Vivienne Westwood S/S 2018

Scene setting: The scene of this season’s men’s shows has had an athletic twist, Martine Rose using colourful rock climbing walls as the backdrop to her catwalk show, and Kent & Curwen assembling its models together as if they were sitting for a sporting team photograph. For its S/S 2018 show, Vivienne Westwood chose the Seymour Leisure Centre as its location, an apt venue considering the energy with which Westwood’s and her husband and designer partner Andreas Kronthaler's band of models danced, cartwheeled and sashayed down the catwalk.

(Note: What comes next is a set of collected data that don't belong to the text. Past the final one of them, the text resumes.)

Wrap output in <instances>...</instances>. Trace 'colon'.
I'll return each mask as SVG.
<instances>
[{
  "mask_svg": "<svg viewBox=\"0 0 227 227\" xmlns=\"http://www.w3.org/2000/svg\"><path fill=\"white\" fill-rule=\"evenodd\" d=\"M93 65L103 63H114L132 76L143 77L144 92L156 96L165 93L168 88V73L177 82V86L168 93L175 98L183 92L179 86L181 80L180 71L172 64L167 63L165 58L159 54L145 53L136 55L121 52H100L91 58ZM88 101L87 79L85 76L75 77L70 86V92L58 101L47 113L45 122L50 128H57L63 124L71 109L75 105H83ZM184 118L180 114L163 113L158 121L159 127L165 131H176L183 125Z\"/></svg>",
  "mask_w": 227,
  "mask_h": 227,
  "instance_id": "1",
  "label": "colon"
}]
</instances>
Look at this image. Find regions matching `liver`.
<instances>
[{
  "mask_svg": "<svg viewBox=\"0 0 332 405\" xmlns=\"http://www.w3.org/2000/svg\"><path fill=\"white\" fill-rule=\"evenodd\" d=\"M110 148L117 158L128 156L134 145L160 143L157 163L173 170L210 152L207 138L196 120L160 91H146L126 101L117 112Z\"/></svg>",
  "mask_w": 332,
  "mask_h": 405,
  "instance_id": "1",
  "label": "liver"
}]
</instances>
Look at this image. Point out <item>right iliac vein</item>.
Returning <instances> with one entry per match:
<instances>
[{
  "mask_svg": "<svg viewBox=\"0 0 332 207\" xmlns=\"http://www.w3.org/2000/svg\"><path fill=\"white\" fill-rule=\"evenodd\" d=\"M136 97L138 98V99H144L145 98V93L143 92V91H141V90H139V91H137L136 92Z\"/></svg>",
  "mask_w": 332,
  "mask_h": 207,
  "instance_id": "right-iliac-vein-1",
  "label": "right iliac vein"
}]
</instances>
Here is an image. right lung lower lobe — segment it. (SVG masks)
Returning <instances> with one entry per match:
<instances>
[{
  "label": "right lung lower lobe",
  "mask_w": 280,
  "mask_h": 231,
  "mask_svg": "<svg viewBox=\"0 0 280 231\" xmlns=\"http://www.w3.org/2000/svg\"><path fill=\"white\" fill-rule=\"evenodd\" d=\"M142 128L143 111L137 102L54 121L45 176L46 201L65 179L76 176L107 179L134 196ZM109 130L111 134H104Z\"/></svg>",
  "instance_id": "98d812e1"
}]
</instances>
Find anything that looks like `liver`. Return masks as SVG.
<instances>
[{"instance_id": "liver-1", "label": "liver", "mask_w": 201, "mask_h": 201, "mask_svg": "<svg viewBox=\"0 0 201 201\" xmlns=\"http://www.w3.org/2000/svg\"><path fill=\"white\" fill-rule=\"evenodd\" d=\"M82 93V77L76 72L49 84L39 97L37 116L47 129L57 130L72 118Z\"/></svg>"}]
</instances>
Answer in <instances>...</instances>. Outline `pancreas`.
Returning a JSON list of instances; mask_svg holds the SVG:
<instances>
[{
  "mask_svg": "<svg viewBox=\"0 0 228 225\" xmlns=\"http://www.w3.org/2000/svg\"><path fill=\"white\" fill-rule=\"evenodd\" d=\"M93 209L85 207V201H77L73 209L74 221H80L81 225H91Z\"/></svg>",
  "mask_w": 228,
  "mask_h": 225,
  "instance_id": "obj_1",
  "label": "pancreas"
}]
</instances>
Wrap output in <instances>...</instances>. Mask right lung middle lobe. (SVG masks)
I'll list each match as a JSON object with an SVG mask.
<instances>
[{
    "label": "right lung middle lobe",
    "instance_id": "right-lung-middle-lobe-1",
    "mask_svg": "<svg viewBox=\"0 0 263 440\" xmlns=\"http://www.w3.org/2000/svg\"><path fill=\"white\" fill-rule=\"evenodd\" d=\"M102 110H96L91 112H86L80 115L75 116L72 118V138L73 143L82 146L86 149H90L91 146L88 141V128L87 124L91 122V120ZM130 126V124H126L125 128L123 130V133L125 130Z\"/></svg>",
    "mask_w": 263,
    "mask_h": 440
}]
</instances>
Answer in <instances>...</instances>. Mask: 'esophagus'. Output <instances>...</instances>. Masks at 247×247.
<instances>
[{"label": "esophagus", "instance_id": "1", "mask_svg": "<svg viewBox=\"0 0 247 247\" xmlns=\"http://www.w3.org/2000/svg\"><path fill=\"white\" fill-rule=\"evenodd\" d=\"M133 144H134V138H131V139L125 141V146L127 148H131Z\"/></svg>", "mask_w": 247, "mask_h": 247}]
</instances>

Mood board: The collection was an energetic celebration of all things Westwood – historic silhouettes, tailoring, tartans and majestic crown headwear. A male model strode the catwalk in a shiny black floor-length dress with a deeply exposing V-neck, while a female model turned ballet dancer performed in point shoes and a white lace dress, cut using Westwood’s famed body-cinching precision. Vivienne Westwood has always been a strong supporter of environmentalism, a stance even more potent since Donald Trump’s decision earlier this month to pull America from the Paris agreement. Her position against climate change (one often explored readily in her collections) came in water bottles and detritus attached the legs of models, prints featuring doodles of the word ‘economy’ and vast cash sums, and a sweater stamped with a muddied footprint.

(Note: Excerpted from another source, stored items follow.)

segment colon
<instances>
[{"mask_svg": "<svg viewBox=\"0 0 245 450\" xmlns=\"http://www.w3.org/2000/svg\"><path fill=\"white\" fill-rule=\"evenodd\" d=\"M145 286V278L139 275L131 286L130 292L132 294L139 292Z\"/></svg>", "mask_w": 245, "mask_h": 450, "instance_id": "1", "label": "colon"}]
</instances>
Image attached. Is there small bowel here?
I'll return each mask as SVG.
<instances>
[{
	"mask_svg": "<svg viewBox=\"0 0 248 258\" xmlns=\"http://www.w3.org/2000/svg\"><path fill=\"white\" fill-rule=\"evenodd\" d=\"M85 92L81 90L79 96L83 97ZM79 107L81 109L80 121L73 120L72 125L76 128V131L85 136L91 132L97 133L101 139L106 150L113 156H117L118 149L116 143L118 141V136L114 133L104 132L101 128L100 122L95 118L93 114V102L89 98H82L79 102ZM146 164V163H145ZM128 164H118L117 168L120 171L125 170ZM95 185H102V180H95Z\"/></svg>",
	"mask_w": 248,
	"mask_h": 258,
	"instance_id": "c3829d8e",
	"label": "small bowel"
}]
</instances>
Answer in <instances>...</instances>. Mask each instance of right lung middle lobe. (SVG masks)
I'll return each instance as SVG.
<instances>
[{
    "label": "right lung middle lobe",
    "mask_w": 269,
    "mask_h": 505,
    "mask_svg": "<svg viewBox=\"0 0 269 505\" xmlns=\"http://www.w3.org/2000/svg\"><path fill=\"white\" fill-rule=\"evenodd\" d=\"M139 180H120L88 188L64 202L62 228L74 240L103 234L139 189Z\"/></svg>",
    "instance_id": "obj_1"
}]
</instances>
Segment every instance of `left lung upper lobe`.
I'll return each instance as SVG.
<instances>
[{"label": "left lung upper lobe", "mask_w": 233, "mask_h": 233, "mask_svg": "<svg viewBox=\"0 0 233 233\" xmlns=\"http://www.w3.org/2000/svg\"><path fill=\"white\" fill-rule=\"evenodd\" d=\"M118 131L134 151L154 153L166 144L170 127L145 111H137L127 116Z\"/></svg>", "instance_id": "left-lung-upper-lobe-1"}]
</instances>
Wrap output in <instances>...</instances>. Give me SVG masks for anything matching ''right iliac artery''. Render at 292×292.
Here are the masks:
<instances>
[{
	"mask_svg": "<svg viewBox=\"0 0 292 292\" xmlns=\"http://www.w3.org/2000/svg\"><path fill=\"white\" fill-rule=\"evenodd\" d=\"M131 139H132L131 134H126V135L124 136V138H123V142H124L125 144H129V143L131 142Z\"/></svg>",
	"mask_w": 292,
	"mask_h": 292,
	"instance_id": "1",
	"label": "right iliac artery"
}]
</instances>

Best in show: Vivienne Westwood voiced her support for Labour’s Jeremy Corbyn, who emerged seemingly victorious from last week’s General Election in the UK, despite not winning. Westwood, too, appeared victorious, appearing on the cawalk in a wildly Instagrammed moment, on the shoulders of a made model, clad in an ace of spade print vest, white doodled leggings, platforms and a wonderfully triumphant expression.